▸ **WORK TASK**: Omit any pictures, and restate word for word only the lines from the one with "llevarlas a la policia y señalar" through the end of the data below.

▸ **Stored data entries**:
━━━━━━━━

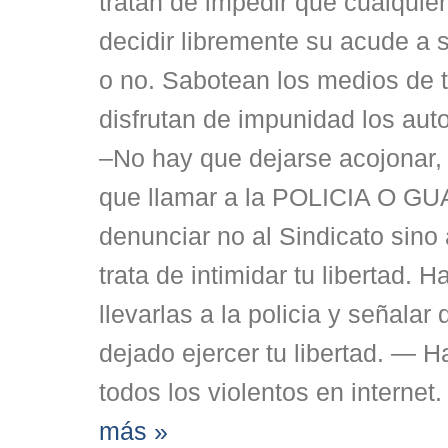
tratan de impedir que cualquie
decidir libremente su acude a 
o no. Sabotean los medios de t
disfrutan de impunidad los aut
–No hay que dejarse acojonar,
que llamar a la POLICIA O GU
denunciar no al Sindicato sino
trata de intimidar tu libertad. 
llevarlas a la policia y señalar
dejado ejercer tu libertad. — 
todos los violentos en internet
más »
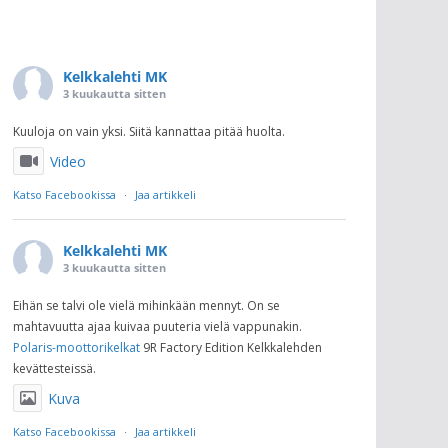
Kelkkalehti MK
3 kuukautta sitten
Kuuloja on vain yksi. Siitä kannattaa pitää huolta.
Video
Katso Facebookissa
·
Jaa artikkeli
Kelkkalehti MK
3 kuukautta sitten
Eihän se talvi ole vielä mihinkään mennyt. On se
mahtavuutta ajaa kuivaa puuteria vielä vappunakin.
Polaris-moottorikelkat
9R Factory Edition Kelkkalehden
kevättesteissä.
Kuva
Katso Facebookissa
·
Jaa artikkeli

━━━━━━━━

▸ **WRITTEN SOLUTION**:
llevarlas a la policia y señalar
dejado ejercer tu libertad. — 
todos los violentos en internet
más »
Kelkkalehti MK
3 kuukautta sitten
Kuuloja on vain yksi. Siitä kannattaa pitää huolta.
Video
Katso Facebookissa
·
Jaa artikkeli
Kelkkalehti MK
3 kuukautta sitten
Eihän se talvi ole vielä mihinkään mennyt. On se
mahtavuutta ajaa kuivaa puuteria vielä vappunakin.
Polaris-moottorikelkat
9R Factory Edition Kelkkalehden
kevättesteissä.
Kuva
Katso Facebookissa
·
Jaa artikkeli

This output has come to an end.